Dito isso, a partir das afirmações contidas no artigo, gostaria de pontuar outras questões, que penso terem sido igualmente ignoradas por Safatle em seu raciocínio:
1) “A reação popular a isso foi mínima, o que parece demonstrar um descolamento entre o interesse popular e os desdobramentos do julgamento. Há de perguntar a razão”.
Qual é a razão? (Safatle não oferece respostas).
2) “Talvez fosse o caso aqui de lembrar que o resultado do julgamento foi inicialmente saudado como capaz de elevar o patamar jurídico de luta contra a corrupção”.

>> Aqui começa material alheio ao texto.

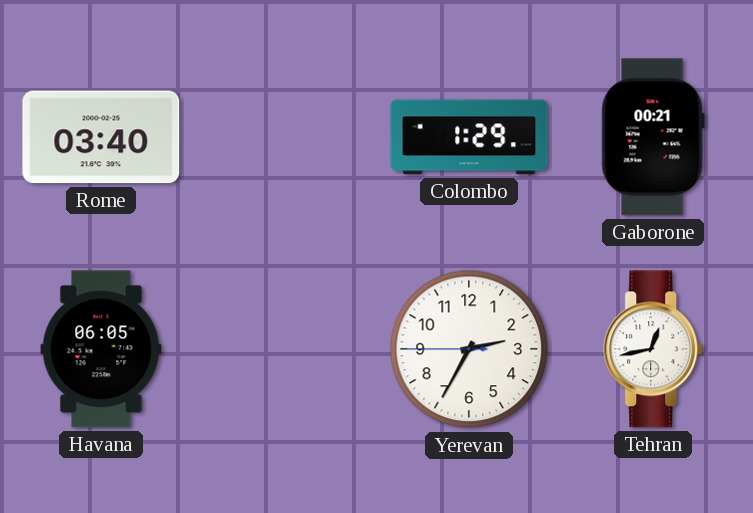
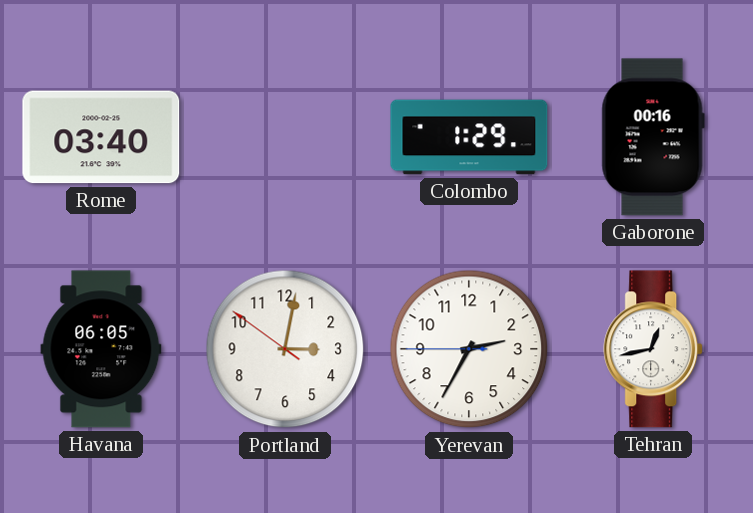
Gaborone: 00:21 -> 00:16
Portland: none -> 3:01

Saudado por quem? Considerando que a sociedade brasileira é profundamente desigual e de que o escândalo do “mensalão”, do qual o julgamento faz parte, foi claramente instrumentalizado no contexto das tensões e conflitos de classe existentes em nosso país, cabe perguntar: saudado por que classes ou frações de classe? E por quê? Com que interesses?

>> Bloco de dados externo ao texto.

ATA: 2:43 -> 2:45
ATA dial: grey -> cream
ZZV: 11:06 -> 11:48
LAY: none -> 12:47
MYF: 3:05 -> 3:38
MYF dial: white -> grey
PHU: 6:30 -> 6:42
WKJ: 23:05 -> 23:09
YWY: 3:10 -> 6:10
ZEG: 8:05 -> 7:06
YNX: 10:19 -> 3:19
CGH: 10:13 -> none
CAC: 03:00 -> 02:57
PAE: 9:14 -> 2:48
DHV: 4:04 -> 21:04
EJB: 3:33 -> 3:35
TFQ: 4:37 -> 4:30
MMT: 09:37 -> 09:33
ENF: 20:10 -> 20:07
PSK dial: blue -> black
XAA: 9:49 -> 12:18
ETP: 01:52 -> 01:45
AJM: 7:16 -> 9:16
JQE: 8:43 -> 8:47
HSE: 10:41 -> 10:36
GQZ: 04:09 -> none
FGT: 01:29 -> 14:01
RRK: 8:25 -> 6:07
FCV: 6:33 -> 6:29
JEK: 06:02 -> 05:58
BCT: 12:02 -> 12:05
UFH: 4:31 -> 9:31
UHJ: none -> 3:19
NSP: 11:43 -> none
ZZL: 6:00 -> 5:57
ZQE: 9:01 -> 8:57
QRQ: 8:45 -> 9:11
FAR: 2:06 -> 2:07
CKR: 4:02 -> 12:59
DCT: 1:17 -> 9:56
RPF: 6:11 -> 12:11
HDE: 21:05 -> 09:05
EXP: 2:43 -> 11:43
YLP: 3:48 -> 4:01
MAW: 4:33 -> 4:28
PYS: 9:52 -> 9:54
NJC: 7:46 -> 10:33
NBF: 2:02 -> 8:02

3) “Alguns acreditaram que, a partir dele, abria-se uma jurisprudência capaz de facilitar a criminalização de práticas cotidianas de assalto ao bem público. No entanto nada disso aconteceu”.
De que práticas cotidianas Safatle faz menção? O “assalto ao bem público” restringe-se a desvio de verbas públicas para pagamento de propina a parlamentares, ou envolve um sem número de outras práticas, muitas das quais consideradas lícitas? – como, por exemplo, o financiamento privado de campanha, ou os privilégios dos magistrados brasileiros, o fato de a classe média poder debitar do IR gastos com escolas particulares, ou o fato de os parlamentares disporem de um grande número de assessores e vultosa verba de gabinete, etc.
4) “Depois de julgada a fatia do escândalo envolvendo membros do governo e do Partido dos Trabalhadores (PT), era de esperar que a nossa suprema corte se voltasse com sede de justiça à outra ponta do problema, envolvendo os membros do PSDB e seus consorciados”.
Se a corrupção no Brasil é sistêmica e estrutural, se tem por base em última instância a abissal desigualdade econômica e social existente em nossa sociedade, o que pode a suposta “sede de justiça”? Como esperar “sede de justiça” do mesmo tribunal que validou a Lei da Anistia? Não está aqui uma atitude tão ingênua e moralista quanto constatar que o problema do Brasil é a “falta de vontade política”? E se, numa situação hipotética, a elite brasileira realmente tivesse “sede de justiça”, contra quem essa “sede” seria dirigida? Não poderia voltar-se contra tudo e todos que ousam questionar e lutar? Não poderia voltar-se inclusive contra ele próprio, Vladimir Safatle? Acaso não reside numa certa “sede de justiça” a militarização da sociedade? Acaso não reside numa certa “sede de justiça” propostas como a redução da maioridade penal e a pena de morte? Antes, a expressão “sede de justiça” não seria uma contradição em termos?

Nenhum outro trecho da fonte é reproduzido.